Stood. Sore feet yelped. Still wearing pumps.

  Stretched the kinks out of her back caused by too many hours in the lumpy chair. Winced. Not that she cared. She loved her job, her work. Her back was young enough to take it.

  The once pressed white blouse long ago pulled loose from her grey skirt. Earrings on the desk where she’d tossed them hours ago.

  Jennifer glanced up and caught her reflection in the small mirror hanging behind the door. She’d chewed off her lipstick. Mascara under her eyes created an unflattering raccoon look. Grimaced.
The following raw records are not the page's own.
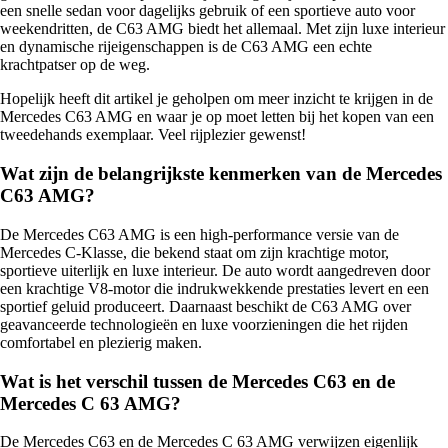
een snelle sedan voor dagelijks gebruik of een sportieve auto voor
weekendritten, de C63 AMG biedt het allemaal. Met zijn luxe interieur
en dynamische rijeigenschappen is de C63 AMG een echte
krachtpatser op de weg.
Hopelijk heeft dit artikel je geholpen om meer inzicht te krijgen in de
Mercedes C63 AMG en waar je op moet letten bij het kopen van een
tweedehands exemplaar. Veel rijplezier gewenst!
Wat zijn de belangrijkste kenmerken van de Mercedes
C63 AMG?
De Mercedes C63 AMG is een high-performance versie van de
Mercedes C-Klasse, die bekend staat om zijn krachtige motor,
sportieve uiterlijk en luxe interieur. De auto wordt aangedreven door
een krachtige V8-motor die indrukwekkende prestaties levert en een
sportief geluid produceert. Daarnaast beschikt de C63 AMG over
geavanceerde technologieën en luxe voorzieningen die het rijden
comfortabel en plezierig maken.
Wat is het verschil tussen de Mercedes C63 en de
Mercedes C 63 AMG?
De Mercedes C63 en de Mercedes C 63 AMG verwijzen eigenlijk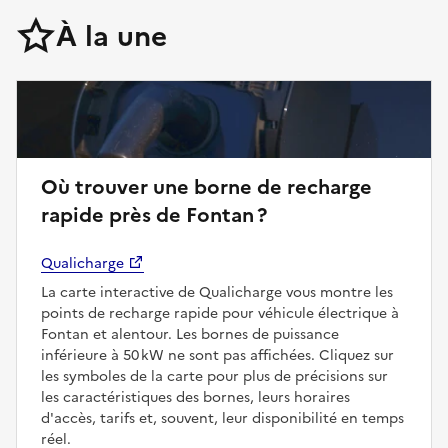
À la une
Où trouver une borne de recharge
rapide près de Fontan ?
Qualicharge
La carte interactive de Qualicharge vous montre les
points de recharge rapide pour véhicule électrique à
Fontan et alentour. Les bornes de puissance
inférieure à 50 kW ne sont pas affichées. Cliquez sur
les symboles de la carte pour plus de précisions sur
les caractéristiques des bornes, leurs horaires
d'accès, tarifs et, souvent, leur disponibilité en temps
réel.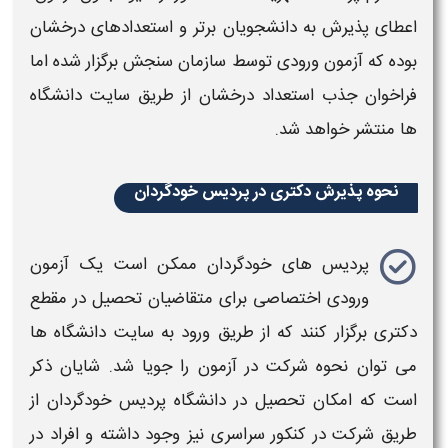
اعطای
پذیرش
به دانشجویان برتر و استعدادهای درخشان
بوده که آزمون ورودی توسط سازمان سنجش برگزار شده اما
فراخوان جذب استعداد درخشان از طریق سایت دانشگاه
ها منتشر خواهد شد.
نحوه پذیرش دکتری در پردیس خودگردان
پردیس های خودگردان
ممکن است یک آزمون
ورودی اختصاصی برای متقاضیان تحصیل در مقطع
دکتری
برگزار کنند که از طریق ورود به سایت دانشگاه ها
می توان نحوه شرکت در آزمون را جویا شد. شایان ذکر
است که امکان تحصیل در دانشگاه
پردیس خودگردان
از
طریق شرکت در کنکور سراسری نیز وجود داشته و افراد در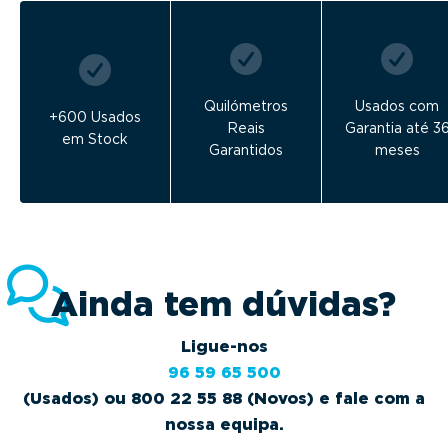
Quilómetros
Usados com
+600 Usados
Reais
Garantia até 3
em Stock
Garantidos
meses
Ainda tem dúvidas?
Ligue-nos
96 59 65 500
(Usados) ou 800 22 55 88 (Novos) e fale com a
nossa equipa.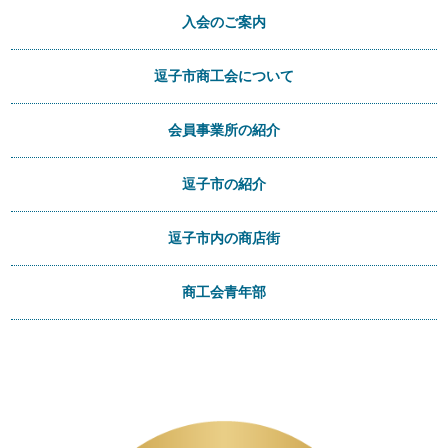
入会のご案内
逗子市商工会について
会員事業所の紹介
逗子市の紹介
逗子市内の商店街
商工会青年部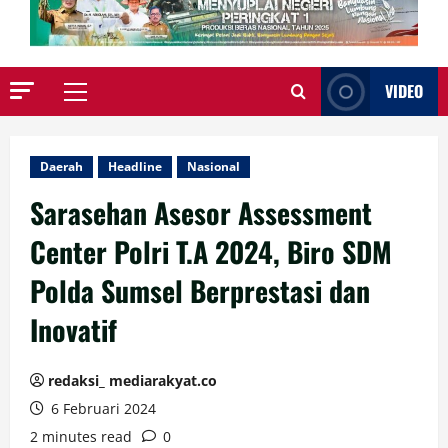
VIDEO
Primary
Menu
Daerah
Headline
Nasional
Sarasehan Asesor Assessment
Center Polri T.A 2024, Biro SDM
Polda Sumsel Berprestasi dan
Inovatif
redaksi_ mediarakyat.co
6 Februari 2024
2 minutes read
0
  She kicked her pumps off and headed around the battered wood desk down the corridor in her stocking feet. Didn’t worry about her bedraggled appearance. No one important was likely to see her at this time of night anyway.

  Stopped at the closest coffee pot counter near the stairs hoping for stale coffee. No dice. The pot was empty, except for long-burned scum on the bottom. Spied a Styrofoam cup about one-third full of black liquid perched on the counter.

  “Better than nothing, I guess,” she said aloud.

  Flipped the burner off under the pot, rinsed the scum, and set it aside for tomorrow. From experience, she figured she’d be the first one to make coffee in the morning when she was much more likely to need it.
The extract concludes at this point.